[DRAFT] refactor to grid stride for data_type_detection kernel #14694

DanialJavady96 · 2024-01-02T18:10:54Z

Just a small draft to make sure i am not misunderstanding anything before I modify more code. Please lmk if this is not how the grid stride is to be implemented. Addresses #14066

this benchmark is with higher occupancy, using the row count as a guide for grid size

## csv_read_data_type
### [0] NVIDIA GeForce RTX 3080

| data_type |      io       | Samples |  CPU Time  | Noise |  GPU Time  | Noise | bytes_per_second | peak_memory_usage | encoded_file_size |
|-----------|---------------|---------|------------|-------|------------|-------|------------------|-------------------|-------------------|
|  INTEGRAL | DEVICE_BUFFER |     45x | 335.173 ms | 5.05% | 335.136 ms | 5.05% |        800975115 |         1.202 GiB |       668.564 MiB |
|     FLOAT | DEVICE_BUFFER |     35x | 430.598 ms | 3.25% | 430.556 ms | 3.25% |        623463015 |         1.041 GiB |       713.885 MiB |
|   DECIMAL | DEVICE_BUFFER |     26x | 594.638 ms | 3.35% | 594.632 ms | 3.35% |        451431261 |         1.501 GiB |       783.420 MiB |
| TIMESTAMP | DEVICE_BUFFER |     22x | 686.076 ms | 3.85% | 686.071 ms | 3.85% |        391264596 |         2.281 GiB |       814.268 MiB |
|  DURATION | DEVICE_BUFFER |     18x | 839.339 ms | 3.25% | 839.347 ms | 3.25% |        319814809 |         2.588 GiB |       971.320 MiB |
|    STRING | DEVICE_BUFFER |     76x | 198.889 ms | 4.69% | 198.884 ms | 4.69% |       1349709651 |       859.526 MiB |       277.082 MiB |

below is with static grid_size at 256, much lower occupancy at 15.7%

# Benchmark Results
## csv_read_data_type
### [0] NVIDIA GeForce RTX 3080

| data_type |      io       | Samples |  CPU Time  | Noise |  GPU Time  | Noise | bytes_per_second | peak_memory_usage | encoded_file_size |
|-----------|---------------|---------|------------|-------|------------|-------|------------------|-------------------|-------------------|
|  INTEGRAL | DEVICE_BUFFER |     53x | 287.857 ms | 7.67% | 287.807 ms | 7.67% |        932692483 |         1.202 GiB |       668.564 MiB |
|     FLOAT | DEVICE_BUFFER |     46x | 330.720 ms | 6.69% | 330.697 ms | 6.69% |        811726551 |         1.041 GiB |       713.885 MiB |
|   DECIMAL | DEVICE_BUFFER |     34x | 449.532 ms | 6.43% | 449.526 ms | 6.43% |        597151885 |         1.501 GiB |       783.420 MiB |
| TIMESTAMP | DEVICE_BUFFER |     30x | 514.682 ms | 2.84% | 514.679 ms | 2.84% |        521559027 |         2.281 GiB |       814.268 MiB |
|  DURATION | DEVICE_BUFFER |     24x | 630.456 ms | 3.94% | 630.444 ms | 3.94% |        425788224 |         2.588 GiB |       971.320 MiB |
|    STRING | DEVICE_BUFFER |     90x | 166.848 ms | 2.63% | 166.836 ms | 2.63% |       1608974352 |       859.526 MiB |       277.082 MiB |

cudaOccupancyMaxPotentialBlockSize returns that 128 for block size and 612 for grid size is what achieves max occupancy btw.

Some findings:

On my 3080, I am noticing better performance at 15.7% occupancy than I am at 65-75% occupancy. I do not have access to a workstation GPU so I cannot profile on what would be a practical scenario for a user using cuIO. Given that this kernel is largely memory bound, it is hard for me to simulate a real scenario. I hesitate drawing conclusions from my benchmarking on my consumer gpu.

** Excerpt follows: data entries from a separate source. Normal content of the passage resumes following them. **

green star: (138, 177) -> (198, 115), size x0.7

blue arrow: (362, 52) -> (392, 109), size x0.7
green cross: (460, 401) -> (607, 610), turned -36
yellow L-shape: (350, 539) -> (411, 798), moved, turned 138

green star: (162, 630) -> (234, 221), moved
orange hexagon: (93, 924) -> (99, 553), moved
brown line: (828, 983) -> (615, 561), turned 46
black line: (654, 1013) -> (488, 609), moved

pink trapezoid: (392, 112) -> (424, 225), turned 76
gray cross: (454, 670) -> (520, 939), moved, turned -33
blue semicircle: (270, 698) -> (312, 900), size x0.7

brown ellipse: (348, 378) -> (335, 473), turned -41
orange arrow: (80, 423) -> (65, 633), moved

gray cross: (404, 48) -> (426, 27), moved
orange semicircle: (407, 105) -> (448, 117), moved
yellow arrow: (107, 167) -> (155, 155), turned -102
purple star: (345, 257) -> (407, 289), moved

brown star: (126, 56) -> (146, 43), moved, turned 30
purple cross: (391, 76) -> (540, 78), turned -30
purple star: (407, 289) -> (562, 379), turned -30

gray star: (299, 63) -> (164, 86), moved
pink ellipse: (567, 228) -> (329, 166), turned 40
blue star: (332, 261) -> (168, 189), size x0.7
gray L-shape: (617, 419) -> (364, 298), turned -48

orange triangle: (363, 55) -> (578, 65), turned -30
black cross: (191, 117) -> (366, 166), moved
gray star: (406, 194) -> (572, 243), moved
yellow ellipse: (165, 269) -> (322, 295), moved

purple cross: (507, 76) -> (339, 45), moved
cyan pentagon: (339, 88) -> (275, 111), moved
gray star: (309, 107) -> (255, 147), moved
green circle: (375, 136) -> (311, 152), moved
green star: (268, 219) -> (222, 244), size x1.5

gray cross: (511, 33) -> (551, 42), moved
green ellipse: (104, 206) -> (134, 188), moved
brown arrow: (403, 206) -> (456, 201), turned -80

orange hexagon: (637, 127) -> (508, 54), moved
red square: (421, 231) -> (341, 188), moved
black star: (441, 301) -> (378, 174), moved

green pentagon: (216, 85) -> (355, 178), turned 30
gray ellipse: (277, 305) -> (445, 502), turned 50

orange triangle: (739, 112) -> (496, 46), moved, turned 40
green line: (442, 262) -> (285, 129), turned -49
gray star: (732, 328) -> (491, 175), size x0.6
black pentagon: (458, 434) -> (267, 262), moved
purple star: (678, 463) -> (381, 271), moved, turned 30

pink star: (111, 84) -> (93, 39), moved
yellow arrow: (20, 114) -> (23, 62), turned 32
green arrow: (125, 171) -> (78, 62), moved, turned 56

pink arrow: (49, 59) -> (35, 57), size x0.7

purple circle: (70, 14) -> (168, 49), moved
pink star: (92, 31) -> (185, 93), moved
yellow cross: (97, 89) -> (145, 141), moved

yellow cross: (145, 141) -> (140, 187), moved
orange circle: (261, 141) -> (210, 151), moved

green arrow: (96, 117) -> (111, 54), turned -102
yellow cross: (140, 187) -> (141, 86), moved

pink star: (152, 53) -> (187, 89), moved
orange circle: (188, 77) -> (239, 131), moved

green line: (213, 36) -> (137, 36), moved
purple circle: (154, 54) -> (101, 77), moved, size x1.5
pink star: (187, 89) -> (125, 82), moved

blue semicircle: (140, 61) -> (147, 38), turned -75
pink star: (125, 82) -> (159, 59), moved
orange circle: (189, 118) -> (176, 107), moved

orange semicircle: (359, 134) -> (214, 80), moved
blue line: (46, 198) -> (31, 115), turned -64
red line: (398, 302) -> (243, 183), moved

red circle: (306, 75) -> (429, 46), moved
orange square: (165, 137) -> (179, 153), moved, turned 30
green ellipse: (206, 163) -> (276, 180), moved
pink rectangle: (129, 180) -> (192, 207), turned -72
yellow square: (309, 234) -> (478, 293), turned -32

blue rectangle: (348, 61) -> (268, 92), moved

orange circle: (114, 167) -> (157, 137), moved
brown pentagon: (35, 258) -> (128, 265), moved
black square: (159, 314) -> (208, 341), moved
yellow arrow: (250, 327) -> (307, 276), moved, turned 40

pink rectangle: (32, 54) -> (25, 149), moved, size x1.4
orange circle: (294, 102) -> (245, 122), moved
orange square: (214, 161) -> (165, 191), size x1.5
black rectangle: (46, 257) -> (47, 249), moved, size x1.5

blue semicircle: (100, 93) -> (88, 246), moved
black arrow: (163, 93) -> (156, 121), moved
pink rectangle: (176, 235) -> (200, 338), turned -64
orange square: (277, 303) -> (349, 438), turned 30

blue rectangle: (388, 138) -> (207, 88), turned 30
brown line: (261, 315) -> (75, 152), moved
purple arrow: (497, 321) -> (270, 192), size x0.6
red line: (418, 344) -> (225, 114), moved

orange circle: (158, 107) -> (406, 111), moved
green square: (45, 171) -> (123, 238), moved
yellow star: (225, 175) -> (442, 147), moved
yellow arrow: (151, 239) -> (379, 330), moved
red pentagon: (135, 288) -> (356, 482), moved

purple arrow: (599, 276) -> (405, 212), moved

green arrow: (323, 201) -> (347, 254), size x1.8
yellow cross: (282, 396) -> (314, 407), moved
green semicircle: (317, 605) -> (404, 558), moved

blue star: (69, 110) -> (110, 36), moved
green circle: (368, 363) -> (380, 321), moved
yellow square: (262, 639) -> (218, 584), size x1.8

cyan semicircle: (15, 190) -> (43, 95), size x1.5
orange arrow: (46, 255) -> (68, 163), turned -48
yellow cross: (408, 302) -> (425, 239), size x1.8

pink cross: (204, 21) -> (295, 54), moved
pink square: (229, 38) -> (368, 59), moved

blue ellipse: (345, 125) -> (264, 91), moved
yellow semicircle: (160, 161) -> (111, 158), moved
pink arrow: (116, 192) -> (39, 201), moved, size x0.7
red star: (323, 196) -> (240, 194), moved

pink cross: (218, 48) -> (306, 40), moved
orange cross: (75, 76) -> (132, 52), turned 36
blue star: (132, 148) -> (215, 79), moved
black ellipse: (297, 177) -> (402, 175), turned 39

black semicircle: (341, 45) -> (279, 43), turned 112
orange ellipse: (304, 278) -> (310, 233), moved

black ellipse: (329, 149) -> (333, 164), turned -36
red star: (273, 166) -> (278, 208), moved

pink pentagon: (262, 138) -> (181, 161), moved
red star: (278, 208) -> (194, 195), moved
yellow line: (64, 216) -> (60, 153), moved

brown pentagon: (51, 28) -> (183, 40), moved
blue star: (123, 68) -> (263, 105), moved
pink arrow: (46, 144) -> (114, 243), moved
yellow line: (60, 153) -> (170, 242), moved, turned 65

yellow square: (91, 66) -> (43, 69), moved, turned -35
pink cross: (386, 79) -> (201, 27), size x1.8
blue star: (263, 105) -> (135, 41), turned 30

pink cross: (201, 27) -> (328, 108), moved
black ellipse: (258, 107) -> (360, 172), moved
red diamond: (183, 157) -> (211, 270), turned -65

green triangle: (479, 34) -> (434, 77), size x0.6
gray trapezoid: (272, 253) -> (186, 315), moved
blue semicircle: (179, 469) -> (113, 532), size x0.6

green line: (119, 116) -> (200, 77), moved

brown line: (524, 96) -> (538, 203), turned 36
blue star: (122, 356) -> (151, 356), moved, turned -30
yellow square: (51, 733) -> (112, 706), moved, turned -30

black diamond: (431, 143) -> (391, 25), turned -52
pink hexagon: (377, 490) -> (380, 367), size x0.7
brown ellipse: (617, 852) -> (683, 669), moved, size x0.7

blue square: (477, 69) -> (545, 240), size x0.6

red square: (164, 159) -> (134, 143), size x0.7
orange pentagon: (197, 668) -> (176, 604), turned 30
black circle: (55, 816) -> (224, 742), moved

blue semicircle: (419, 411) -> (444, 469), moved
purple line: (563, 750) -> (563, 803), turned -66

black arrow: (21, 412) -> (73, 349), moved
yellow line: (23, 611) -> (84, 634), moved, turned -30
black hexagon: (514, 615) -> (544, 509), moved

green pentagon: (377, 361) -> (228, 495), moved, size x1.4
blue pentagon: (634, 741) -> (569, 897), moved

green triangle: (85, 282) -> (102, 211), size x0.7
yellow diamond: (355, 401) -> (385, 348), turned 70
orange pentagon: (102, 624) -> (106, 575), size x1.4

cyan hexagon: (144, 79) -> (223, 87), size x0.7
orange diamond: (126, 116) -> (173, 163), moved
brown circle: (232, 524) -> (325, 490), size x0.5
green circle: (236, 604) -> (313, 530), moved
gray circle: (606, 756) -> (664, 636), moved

I am also a bit curious to know what kind of performance gains should be derived from transition towards a grid stride. From my understanding, the main problems that exist(and are compounding off eachother) are:

Non coalesced memory access patterns, consequence of having a thread process an entire row. Scales with avg row size. I think more threads per row would help.
Suboptimal caching
Heavy reliance on atomicAdds
Heavy divergence, since the kernel is generic, it has to deal with a variety of types and a lot of optimizations are lost due to this generic nature
Work balancing between threads varies too much, also a consequence of variable lengths.

So im curious to know, would it make more sense to prioritize modernizing the CSV reader? I don't have perspective on the timeline for that to be achieved so I can't comment.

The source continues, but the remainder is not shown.